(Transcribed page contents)
■ ■ ■

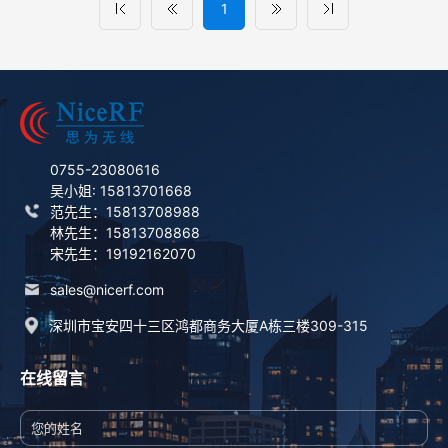
1
0755-23080616
吴小姐: 15813701668
范先生：15813708988
林先生：15813708868
宋先生：19192162070
sales@nicerf.com
深圳市宝安四十三区鸿都商务大厦A栋三楼309-315
在线留言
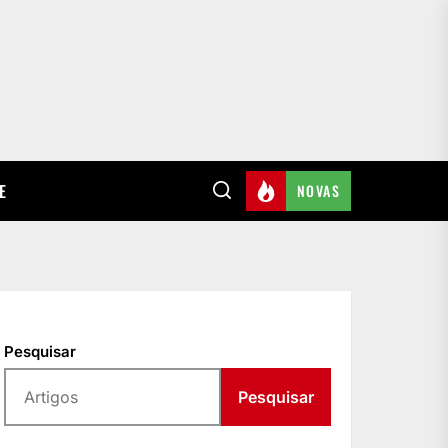
E
NOVAS
Pesquisar
Pesquisar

■ ■ ■

Reproduce exactly the part of the records above that begins at the line holding "吴小姐: 15813701668" and ends at the final line, both included, leaving out the pictures.

吴小姐: 15813701668
范先生：15813708988
林先生：15813708868
宋先生：19192162070
sales@nicerf.com
深圳市宝安四十三区鸿都商务大厦A栋三楼309-315
在线留言
E
NOVAS
Pesquisar
Pesquisar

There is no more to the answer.